Big data challenges and opportunities in the developing world
Kassim S Mwitondi
Sheffield Hallam University, UK
: J Comput Eng Inf Technol
Abstract
Population growth and globalization bring numerous challenges - food security, environmental degradation, peace and security. Human-related activities and natural phenomena immensely impinge on our livelihood and sustainability of life on earth. The 17 UN Sustainable Development Goals (SDGs) exhibit the multivariate nature of sustainable development. In a typical developing country, these data attributes will be high-dimensional, multi-faceted and fragmented. This talk will explore and attempt to balance the technical and logistical challenges and opportunities of extracting knowledge from these attributes. It touches on the intricacy of harnessing and gaining meaningful insights for supporting informed decision-making processes. Illustrations are based on enhanced unsupervised and supervised modeling tools, methods and techniques and the results underline the need for interdisciplinary collaborative research.
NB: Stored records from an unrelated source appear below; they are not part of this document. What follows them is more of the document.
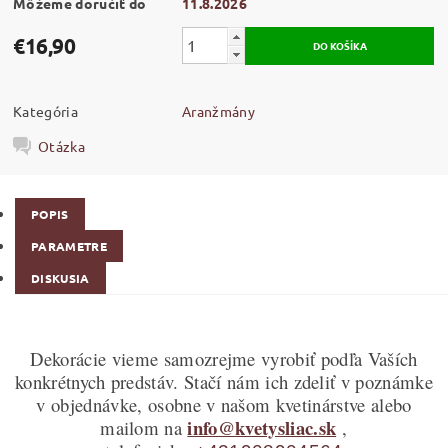
Môžeme doručiť do
11.8.2026
€16,90
Kategória
Aranžmány
Otázka
POPIS
PARAMETRE
DISKUSIA
Dekorácie vieme samozrejme vyrobiť podľa Vaších
konkrétnych predstáv. Stačí nám ich zdeliť v poznámke
v objednávke, osobne v našom kvetinárstve alebo
info@kvetysliac.sk
mailom na
,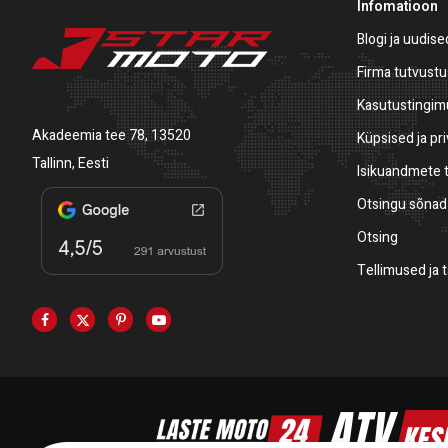
Infomatioon
Blogi ja uudise
Firma tutvustu
Kasutustingi
Akadeemia tee 78, 13520
Küpsised ja pr
Tallinn, Eesti
Isikuandmete 
Otsingu sõnad
Otsing
Tellimused ja 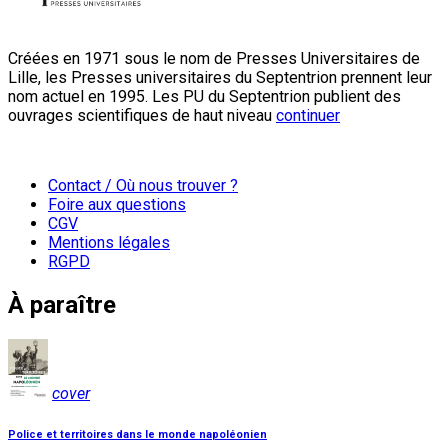
Créées en 1971 sous le nom de Presses Universitaires de
Lille, les Presses universitaires du Septentrion prennent leur
nom actuel en 1995. Les PU du Septentrion publient des
ouvrages scientifiques de haut niveau
continuer
Contact / Où nous trouver ?
Foire aux questions
CGV
Mentions légales
RGPD
À paraître
cover
Police et territoires dans le monde napoléonien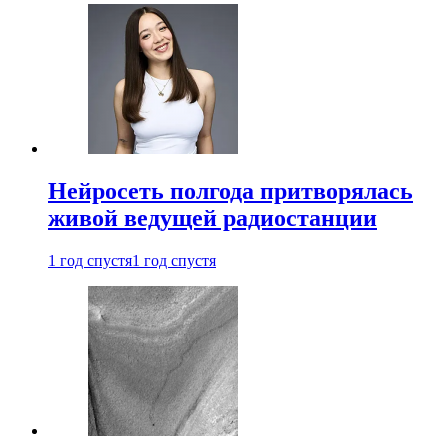
Нейросеть полгода притворялась
живой ведущей радиостанции
1 год спустя
1 год спустя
The capacity for these tools and methods to learn rules from data are typically constrained by the random nature of training and test data; diversity and disparity of models and related parameters and limitations in data sharing. Hence, the mantra of collaborative interdisciplinary research highlights typical challenges and opportunities that derive from shared knowledge and openness as to who is doing or did what, where, when and how. A prototype project idea Agro-Data Dynamics (ADD) - an open data-driven initiative for improving farming practices, productivity & human livelihood in East Africa is used to illustrate existing challenges and opportunities. A framework for agro-forestry data repositories on soils, vegetation, income, and other socio-economic and cultural attributes is proposed for formalizing what we know, what we don’t, what we can and can’t do.